A philosophical view on hyperconnectivity

Last week I had the pleasure to hear Nicole Dewandre talk about Hyperconnectivity at the Rotary club of Waterloo.  Nicole works as advisor for societal issues for the Director General of the DG CONNECT at the European Commission.

NicoleDawandreSlide

Her presentation was about the impact hyperconnectivity has on our human condition from a philosophical point of view. I was very interested in hearing her view on the impacts of the new information technologies.

She first described the characteristics of our human psychology, I picked some nuggets like ‘On passe sa vie derrière son visage’, meaning that we have only our inside view point, we don’t know  how we look like from outside, to the others. This is why we need the other’s reflection to complete our identity.  Before the hyper-connectivity era, we could choose the limit of exposure of our inner-world, we could say or not where we had been, what we did, what we thought depending on the context :  is the person we are talking to a friend or a working colleague?

With all the electronic traces and information we leave behind, the online and offline distinction is blurring, that’s why they came up with the term ‘OnLife’ :-).  And with the existing Big Data techniques we are revealing so much more about ourselves, that the needs of opacity each person has  is being challenged.

The Onlife manifesto proposes to create a new digital literacy:  as language is not only being able to put words on a sentence,  but consists also of  a code of conduct: what can be said, in which context? (for example ‘secretos en reunión es mala educación’ which means it’s bad manners to whisper in public) , we have to create awareness in all digital users of a code of conduct, a ‘Netiquette’ of the digital world.  What can be posted and to which public? Posting pictures of a trash party on Facebook:  is it OK to publish it open to all public without the consent of each person in the picture?  Is it OK for your phone company supplier to publish or sell your whereabouts?

The manifesto points also out the problem of attention:  everybody wants to capture our attention, but as we can only focus on one thing at a time, our attention is a limited asset as time.

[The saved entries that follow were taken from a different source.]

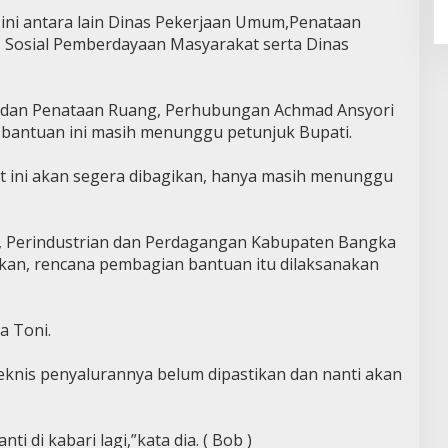
n ini antara lain Dinas Pekerjaan Umum,Penataan
Sosial Pemberdayaan Masyarakat serta Dinas
 dan Penataan Ruang, Perhubungan Achmad Ansyori
antuan ini masih menunggu petunjuk Bupati.
t ini akan segera dibagikan, hanya masih menunggu
M, Perindustrian dan Perdagangan Kabupaten Bangka
kan, rencana pembagian bantuan itu dilaksanakan
a Toni.
knis penyalurannya belum dipastikan dan nanti akan
i di kabari lagi,”kata dia. ( Bob )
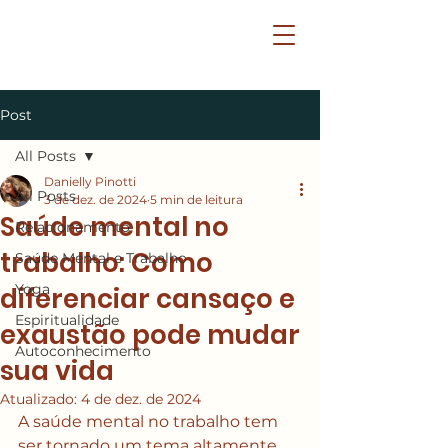
Post
All Posts
Danielly Pinotti
All Posts
3 de dez. de 2024
5 min de leitura
Saúde mental no
Relacionamento
trabalho: Como
Saúde Mental e Trabalho
Yoga
diferenciar cansaço e
Espiritualidade
exaustão pode mudar
Autoconhecimento
sua vida
Atualizado:
4 de dez. de 2024
A saúde mental no trabalho tem 
ser tornado um tema altamente 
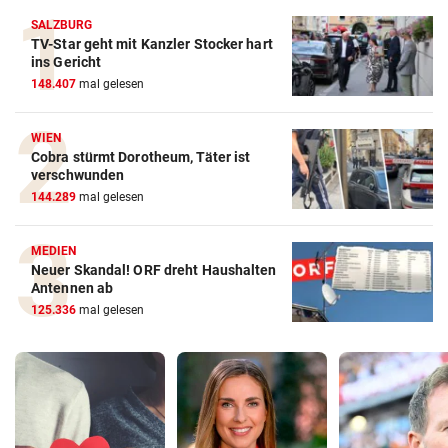
SALZBURG
TV-Star geht mit Kanzler Stocker hart
ins Gericht
148.407
mal gelesen
WIEN
Cobra stürmt Dorotheum, Täter ist
verschwunden
144.289
mal gelesen
MEDIEN
Neuer Skandal! ORF dreht Haushalten
Antennen ab
125.336
mal gelesen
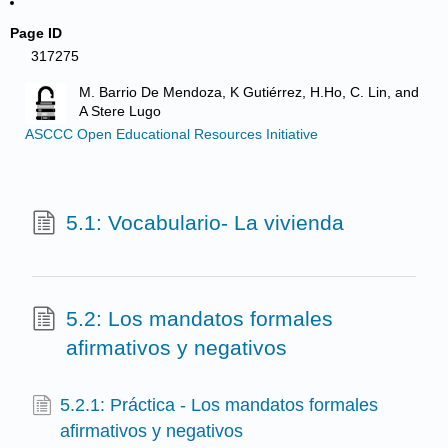
Page ID
317275
M. Barrio De Mendoza, K Gutiérrez, H.Ho, C. Lin, and
A Stere Lugo
ASCCC Open Educational Resources Initiative
5.1: Vocabulario- La vivienda
5.2: Los mandatos formales
afirmativos y negativos
5.2.1: Práctica - Los mandatos formales
afirmativos y negativos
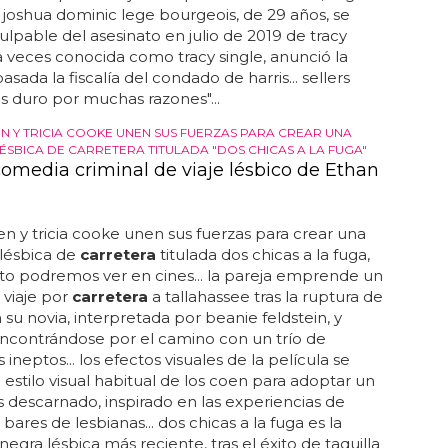
... joshua dominic lege bourgeois, de 29 años, se
ulpable del asesinato en julio de 2019 de tracy
 a veces conocida como tracy single, anunció la
sada la fiscalía del condado de harris... sellers
es duro por muchas razones"...
N Y TRICIA COOKE UNEN SUS FUERZAS PARA CREAR UNA
ÉSBICA DE CARRETERA TITULADA "DOS CHICAS A LA FUGA"
omedia criminal de viaje lésbico de Ethan
n y tricia cooke unen sus fuerzas para crear una
lésbica de
carretera
titulada dos chicas a la fuga,
o podremos ver en cines... la pareja emprende un
 viaje por
carretera
a tallahassee tras la ruptura de
 su novia, interpretada por beanie feldstein, y
ncontrándose por el camino con un trío de
 ineptos... los efectos visuales de la película se
l estilo visual habitual de los coen para adoptar un
s descarnado, inspirado en las experiencias de
bares de lesbianas... dos chicas a la fuga es la
egra lésbica más reciente, tras el éxito de taquilla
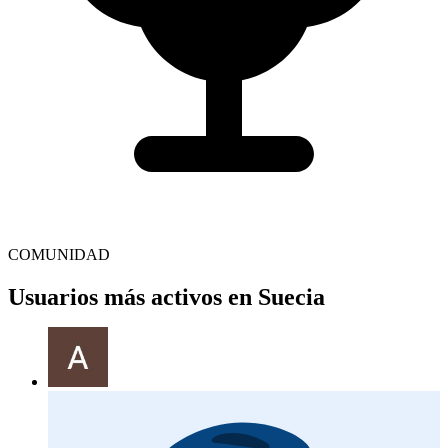
COMUNIDAD
Usuarios más activos en Suecia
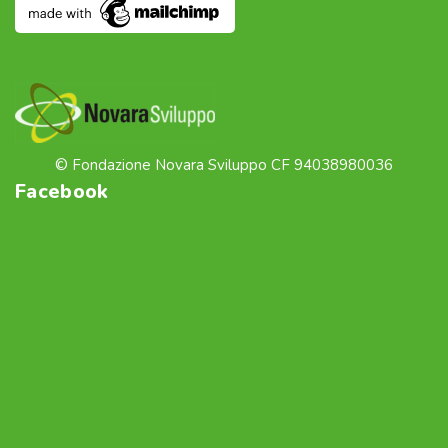
© Fondazione Novara Sviluppo CF 94038980036
Facebook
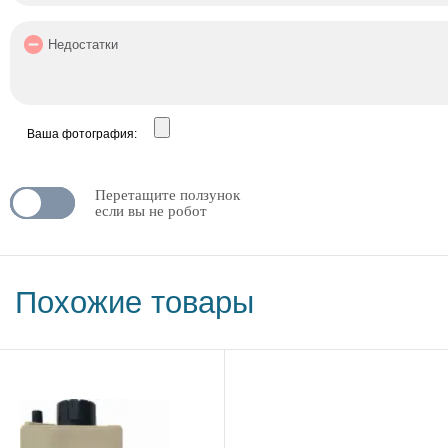
Ваша фотография:
Перетащите ползунок
N
OFF
если вы не робот
Похожие товары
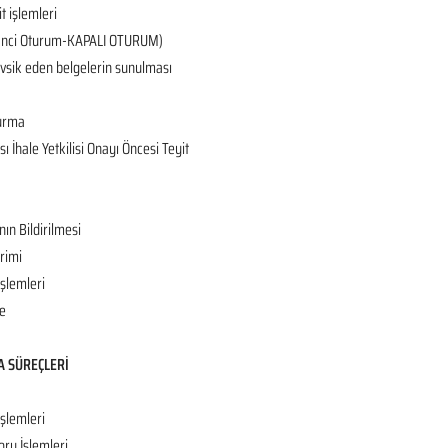
it işlemleri
 (2’nci Oturum-KAPALI OTURUM)
tevsik eden belgelerin sunulması
turma
 İhale Yetkilisi Onayı Öncesi Teyit
nın Bildirilmesi
rimi
İşlemleri
e
A SÜREÇLERİ
işlemleri
oru İşlemleri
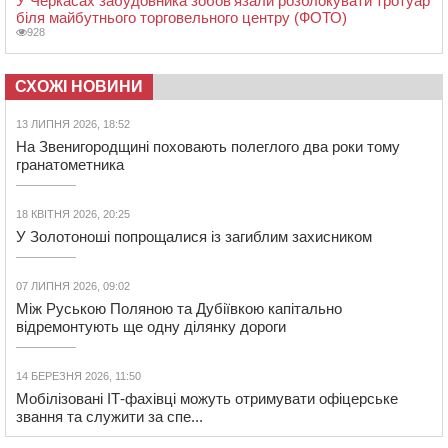
У Черкасах забудовника зобов’язали розблокувати тротуар
біля майбутнього торговельного центру (ФОТО)
928
СХОЖІ НОВИНИ
13 ЛИПНЯ 2026, 18:52
На Звенигородщині поховають полеглого два роки тому
гранатометника
18 КВІТНЯ 2026, 20:25
У Золотоноші попрощалися із загиблим захисником
07 ЛИПНЯ 2026, 09:02
Між Руською Поляною та Дубіївкою капітально
відремонтують ще одну ділянку дороги
14 БЕРЕЗНЯ 2026, 11:50
Мобілізовані ІТ-фахівці можуть отримувати офіцерське
звання та служити за спе...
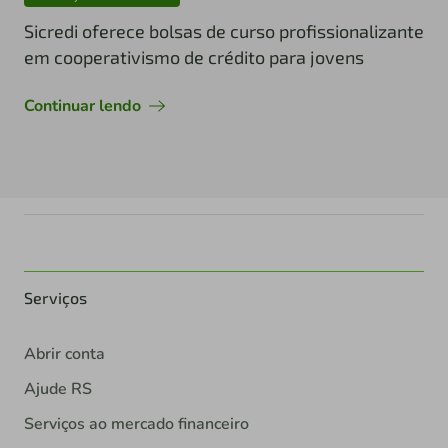
Sicredi oferece bolsas de curso profissionalizante
em cooperativismo de crédito para jovens
Continuar lendo
Serviços
Abrir conta
Ajude RS
Serviços ao mercado financeiro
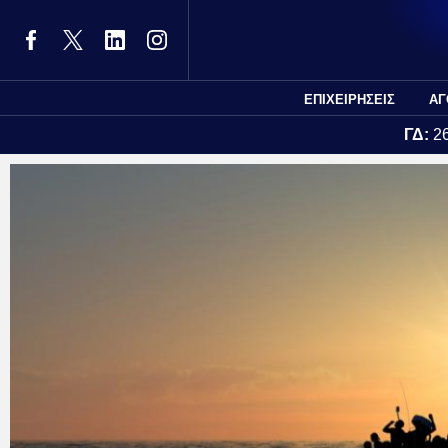
ΕΠΙΧΕΙΡΗΣΕΙΣ
ΑΓ
ΓΔ:
2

We believe that societies must protect, cherish and nurture humans’ attentional capabilities. This does not mean giving up searching for improvements: that shall always be useful. Rather, we assert that attentional capabilities are a finite, precious and rare asset. In the digital economy, attention is approached as a commodity to be exchanged on the market place, or to be channelled in work processes. But this instrumental approach to attention neglects the social and political dimensions of it, i.e., the fact that the ability and the right to focus our own attention is a critical and necessary condition for autonomy, responsibility, reflexivity, plurality, engaged presence, and a sense of meaning.

This ‘Onlife Manifesto’ seems an interesting initiative.  I’ll look more into it.